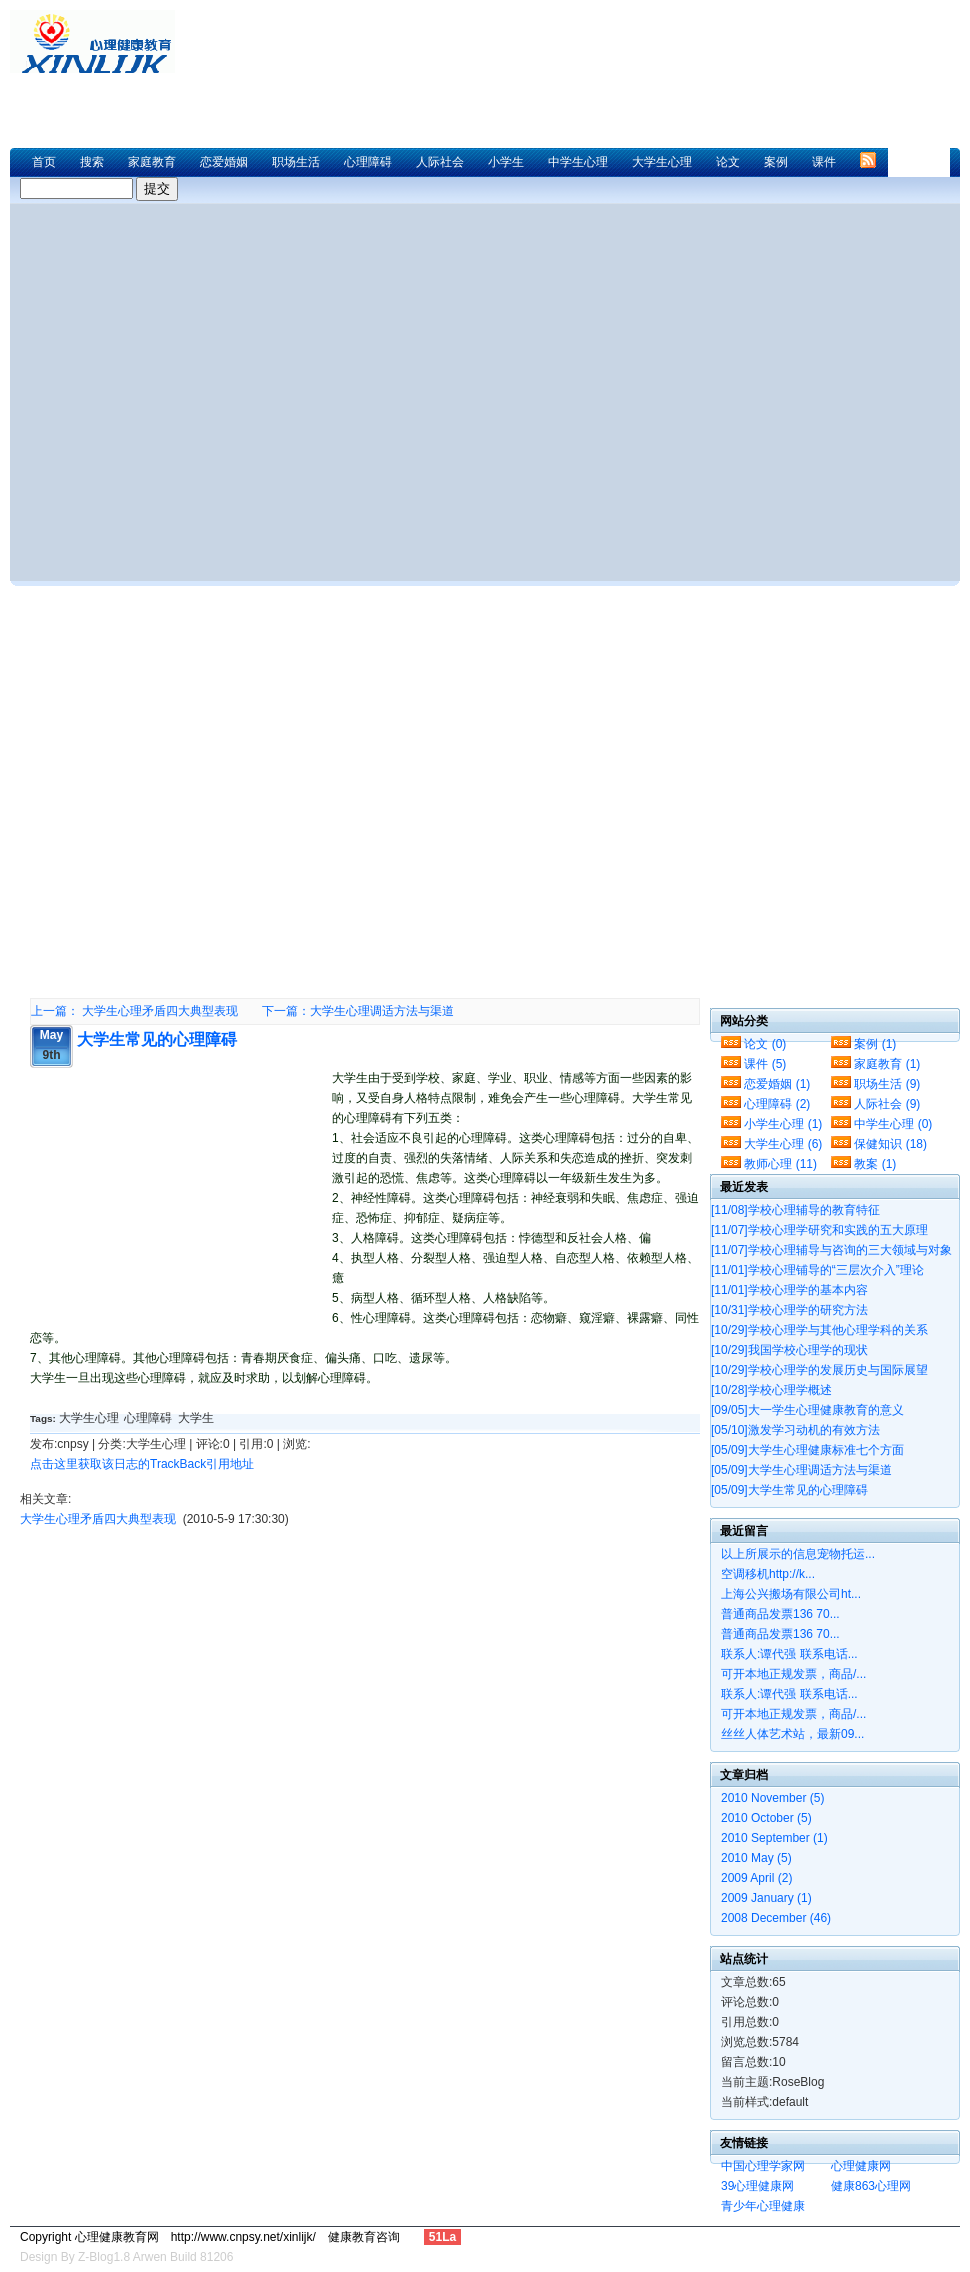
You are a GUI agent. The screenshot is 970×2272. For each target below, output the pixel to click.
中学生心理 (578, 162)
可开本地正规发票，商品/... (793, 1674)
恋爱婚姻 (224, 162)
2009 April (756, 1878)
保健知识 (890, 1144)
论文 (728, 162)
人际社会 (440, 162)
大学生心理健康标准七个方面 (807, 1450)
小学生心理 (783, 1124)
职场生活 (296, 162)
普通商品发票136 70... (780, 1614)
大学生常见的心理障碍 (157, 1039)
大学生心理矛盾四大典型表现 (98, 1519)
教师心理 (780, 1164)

++++++

— Task details —
Retype the records above exactly, and keep any picture out of what you write.

— Exercise solution —
You are a GUI agent. The screenshot is 970×2272. For each target below, output the pixel to click.
中学生心理 (578, 162)
可开本地正规发票，商品/... (793, 1674)
恋爱婚姻 (224, 162)
2009 April (756, 1878)
保健知识 (890, 1144)
论文 (728, 162)
人际社会 (440, 162)
大学生心理健康标准七个方面 (807, 1450)
小学生心理 (783, 1124)
职场生活 (296, 162)
普通商品发票136 70... (780, 1614)
大学生常见的心理障碍 (157, 1039)
大学生心理矛盾四大典型表现 (98, 1519)
教师心理 (780, 1164)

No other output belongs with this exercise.